On 1 January 2021, the Drug Controller General of India, approved the emergency or conditional use of AstraZeneca's COVID-19 vaccine AZD1222 (marketed as Covishield). Covishield is developed by the University of Oxford and its spin-out company, Vaccitech. It's a viral vector vaccine based on replication-deficient Adenovirus that causes cold in Chimpanzees.
It can be stored, transported and handled at normal refrigerated conditions (two-eight degrees Celsius/ 36-46 degrees Fahrenheit). It has a shelf-life of at least six months.

On 12 January 2021 first batches of Covishield vaccine was despatched from the Serum Institute of India.

===Covaxin===
On 2 January 2021, BBV152 (marketed as Covaxin), first indigenous vaccine, developed by Bharat Biotech in association with the Indian Council of Medical Research and National Institute of Virology received approval from the Drug Controller General of India for its emergency or conditional usage.

On 14 January 2021 first batches of Covaxin vaccine was despatched from the Bharat Biotech, albeit it was still in the third phase of testing.

===Others===
On 19 May 2021, Dr Reddy's Labs received Emergency Use Authorisation for anti-COVID drug 2-DG. On 21 February 2022, Drugs Controller General of India granted approval to Biological E's COVID-19 vaccine Corbevax, that can be used for children between 12 and 18 years of age.

On 21 October 2021, India completed administering of one billion Covid vaccines in the country.

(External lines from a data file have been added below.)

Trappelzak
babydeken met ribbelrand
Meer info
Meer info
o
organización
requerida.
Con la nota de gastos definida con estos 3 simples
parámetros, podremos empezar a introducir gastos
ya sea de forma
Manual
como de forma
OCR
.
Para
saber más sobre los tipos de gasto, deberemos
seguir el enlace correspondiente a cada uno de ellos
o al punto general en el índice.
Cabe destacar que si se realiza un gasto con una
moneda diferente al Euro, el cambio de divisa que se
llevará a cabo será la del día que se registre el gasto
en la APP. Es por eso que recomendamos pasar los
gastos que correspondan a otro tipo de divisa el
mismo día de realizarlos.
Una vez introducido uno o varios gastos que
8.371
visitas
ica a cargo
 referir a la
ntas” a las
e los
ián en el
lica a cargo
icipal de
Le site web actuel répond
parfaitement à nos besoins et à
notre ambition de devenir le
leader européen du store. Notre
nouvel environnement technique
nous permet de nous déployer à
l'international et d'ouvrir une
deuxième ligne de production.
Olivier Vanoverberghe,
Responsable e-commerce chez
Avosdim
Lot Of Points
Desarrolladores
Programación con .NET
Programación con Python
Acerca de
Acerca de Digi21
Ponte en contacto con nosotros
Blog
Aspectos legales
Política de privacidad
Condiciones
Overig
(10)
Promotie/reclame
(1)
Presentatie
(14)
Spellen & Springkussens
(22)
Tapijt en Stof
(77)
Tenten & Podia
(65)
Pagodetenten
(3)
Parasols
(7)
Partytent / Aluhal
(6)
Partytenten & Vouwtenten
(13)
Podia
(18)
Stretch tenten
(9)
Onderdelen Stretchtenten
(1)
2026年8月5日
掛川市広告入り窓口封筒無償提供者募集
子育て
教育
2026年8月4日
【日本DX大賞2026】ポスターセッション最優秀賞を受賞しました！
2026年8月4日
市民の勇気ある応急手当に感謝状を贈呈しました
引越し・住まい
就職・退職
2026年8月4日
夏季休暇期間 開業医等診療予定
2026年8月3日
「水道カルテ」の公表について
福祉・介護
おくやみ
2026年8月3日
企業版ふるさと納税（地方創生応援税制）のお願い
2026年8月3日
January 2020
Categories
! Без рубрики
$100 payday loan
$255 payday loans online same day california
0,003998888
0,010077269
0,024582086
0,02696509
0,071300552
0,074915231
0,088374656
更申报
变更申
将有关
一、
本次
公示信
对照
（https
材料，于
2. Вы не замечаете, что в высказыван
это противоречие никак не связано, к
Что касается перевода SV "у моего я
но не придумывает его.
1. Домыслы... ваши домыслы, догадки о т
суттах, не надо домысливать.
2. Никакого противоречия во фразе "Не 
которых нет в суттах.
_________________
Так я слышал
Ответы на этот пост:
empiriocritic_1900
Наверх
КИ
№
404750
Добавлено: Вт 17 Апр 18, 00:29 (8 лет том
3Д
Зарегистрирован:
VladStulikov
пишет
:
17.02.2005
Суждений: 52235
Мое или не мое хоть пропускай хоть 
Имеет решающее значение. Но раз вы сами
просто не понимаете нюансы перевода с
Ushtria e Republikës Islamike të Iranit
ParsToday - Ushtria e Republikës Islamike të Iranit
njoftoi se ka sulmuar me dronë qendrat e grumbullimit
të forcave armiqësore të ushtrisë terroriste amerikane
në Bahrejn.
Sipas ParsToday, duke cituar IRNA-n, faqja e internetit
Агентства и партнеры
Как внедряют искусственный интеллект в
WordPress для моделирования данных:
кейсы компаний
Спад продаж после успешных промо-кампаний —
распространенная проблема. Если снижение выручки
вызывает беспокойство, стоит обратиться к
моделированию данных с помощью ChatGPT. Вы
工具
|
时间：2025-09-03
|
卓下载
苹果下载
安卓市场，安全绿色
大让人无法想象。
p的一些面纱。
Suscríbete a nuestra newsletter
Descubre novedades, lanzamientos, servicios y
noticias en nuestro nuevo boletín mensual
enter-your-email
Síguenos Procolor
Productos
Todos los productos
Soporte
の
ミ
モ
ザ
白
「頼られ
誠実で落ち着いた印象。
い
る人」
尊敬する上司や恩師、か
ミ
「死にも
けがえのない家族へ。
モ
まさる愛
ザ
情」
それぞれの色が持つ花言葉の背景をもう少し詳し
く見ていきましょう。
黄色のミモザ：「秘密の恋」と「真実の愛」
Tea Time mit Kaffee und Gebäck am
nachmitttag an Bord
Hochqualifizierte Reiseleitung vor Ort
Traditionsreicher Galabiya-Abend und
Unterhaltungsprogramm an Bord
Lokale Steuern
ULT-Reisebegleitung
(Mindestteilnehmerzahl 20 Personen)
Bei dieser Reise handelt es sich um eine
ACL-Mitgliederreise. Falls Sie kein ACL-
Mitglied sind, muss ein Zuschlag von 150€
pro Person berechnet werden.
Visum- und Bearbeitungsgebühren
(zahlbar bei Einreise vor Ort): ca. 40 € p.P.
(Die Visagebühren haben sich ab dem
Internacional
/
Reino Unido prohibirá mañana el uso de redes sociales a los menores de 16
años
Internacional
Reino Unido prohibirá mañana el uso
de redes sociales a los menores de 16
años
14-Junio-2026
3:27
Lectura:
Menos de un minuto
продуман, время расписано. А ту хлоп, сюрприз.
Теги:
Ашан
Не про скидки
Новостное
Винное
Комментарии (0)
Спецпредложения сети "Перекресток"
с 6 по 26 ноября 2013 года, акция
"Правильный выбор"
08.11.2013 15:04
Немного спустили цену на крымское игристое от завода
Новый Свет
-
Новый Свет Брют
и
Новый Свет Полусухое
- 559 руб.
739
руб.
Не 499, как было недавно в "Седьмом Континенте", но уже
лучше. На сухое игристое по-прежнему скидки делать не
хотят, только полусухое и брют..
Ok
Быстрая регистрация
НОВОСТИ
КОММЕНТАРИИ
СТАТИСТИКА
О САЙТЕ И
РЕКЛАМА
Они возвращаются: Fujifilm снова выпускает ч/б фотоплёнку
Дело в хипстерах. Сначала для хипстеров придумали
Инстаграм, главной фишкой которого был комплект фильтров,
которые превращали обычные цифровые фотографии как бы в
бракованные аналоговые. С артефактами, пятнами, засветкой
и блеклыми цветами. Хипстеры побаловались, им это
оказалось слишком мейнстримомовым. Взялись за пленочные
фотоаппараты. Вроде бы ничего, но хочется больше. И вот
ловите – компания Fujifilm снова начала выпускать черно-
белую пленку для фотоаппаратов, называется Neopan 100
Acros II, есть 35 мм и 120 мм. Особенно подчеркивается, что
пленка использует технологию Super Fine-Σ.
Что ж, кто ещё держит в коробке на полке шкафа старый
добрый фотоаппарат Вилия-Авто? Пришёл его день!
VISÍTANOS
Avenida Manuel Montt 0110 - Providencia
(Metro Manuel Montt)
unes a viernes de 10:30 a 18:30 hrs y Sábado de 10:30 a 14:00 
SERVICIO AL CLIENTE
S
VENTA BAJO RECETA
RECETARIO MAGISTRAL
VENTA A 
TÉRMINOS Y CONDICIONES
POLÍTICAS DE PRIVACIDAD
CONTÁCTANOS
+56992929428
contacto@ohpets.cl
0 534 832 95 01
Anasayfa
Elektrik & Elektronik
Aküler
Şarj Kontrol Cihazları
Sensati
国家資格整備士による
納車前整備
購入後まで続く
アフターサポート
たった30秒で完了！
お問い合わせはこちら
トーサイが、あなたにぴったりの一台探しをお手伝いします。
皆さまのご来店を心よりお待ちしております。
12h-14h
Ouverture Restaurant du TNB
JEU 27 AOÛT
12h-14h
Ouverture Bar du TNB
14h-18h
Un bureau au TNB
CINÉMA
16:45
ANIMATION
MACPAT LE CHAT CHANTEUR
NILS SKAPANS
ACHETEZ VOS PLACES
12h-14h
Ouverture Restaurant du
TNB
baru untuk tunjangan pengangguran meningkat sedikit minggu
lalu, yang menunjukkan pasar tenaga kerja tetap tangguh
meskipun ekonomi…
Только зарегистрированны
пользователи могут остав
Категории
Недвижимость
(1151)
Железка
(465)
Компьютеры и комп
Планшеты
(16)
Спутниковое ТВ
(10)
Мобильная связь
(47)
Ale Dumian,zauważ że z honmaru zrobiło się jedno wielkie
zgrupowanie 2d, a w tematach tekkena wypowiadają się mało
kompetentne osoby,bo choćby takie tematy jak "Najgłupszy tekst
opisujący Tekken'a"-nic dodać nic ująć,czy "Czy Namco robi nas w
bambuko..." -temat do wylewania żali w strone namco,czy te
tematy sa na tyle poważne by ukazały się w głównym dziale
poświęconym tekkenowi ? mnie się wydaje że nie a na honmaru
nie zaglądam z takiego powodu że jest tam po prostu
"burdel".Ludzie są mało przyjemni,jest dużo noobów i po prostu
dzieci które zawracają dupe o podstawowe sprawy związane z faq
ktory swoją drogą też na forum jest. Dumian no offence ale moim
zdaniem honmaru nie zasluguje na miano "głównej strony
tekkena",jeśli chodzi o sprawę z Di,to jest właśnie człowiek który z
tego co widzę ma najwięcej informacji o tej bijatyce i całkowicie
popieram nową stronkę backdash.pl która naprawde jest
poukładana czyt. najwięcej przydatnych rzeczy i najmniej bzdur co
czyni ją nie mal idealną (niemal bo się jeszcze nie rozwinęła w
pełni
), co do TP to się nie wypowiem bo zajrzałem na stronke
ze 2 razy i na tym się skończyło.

On 8 January 2022, India crossed 1.5 billion Covid vaccines milestone in the country.

On 19 February 2022, India crossed 1.75 billion Covid vaccines milestone in the country.

==Vaccination==
On 12 January 2021, a consignment of 3.64 lakh doses of Oxford-AstraZeneca's Covishield vaccine arrived in Hyderabad from Pune. Along with 3.64 lakh doses of Covishield, manufactured by Serum Institute of India, the Telangana Health department has received 20,000 doses of Bharat Biotech's Covaxin on 13 January 2021. S Kistamma, a female sanitation worker at the Gandhi Hospital in Secunderabad, became the first person in Telangana to receive the COVID-19 vaccination on the morning of 16 January 2020.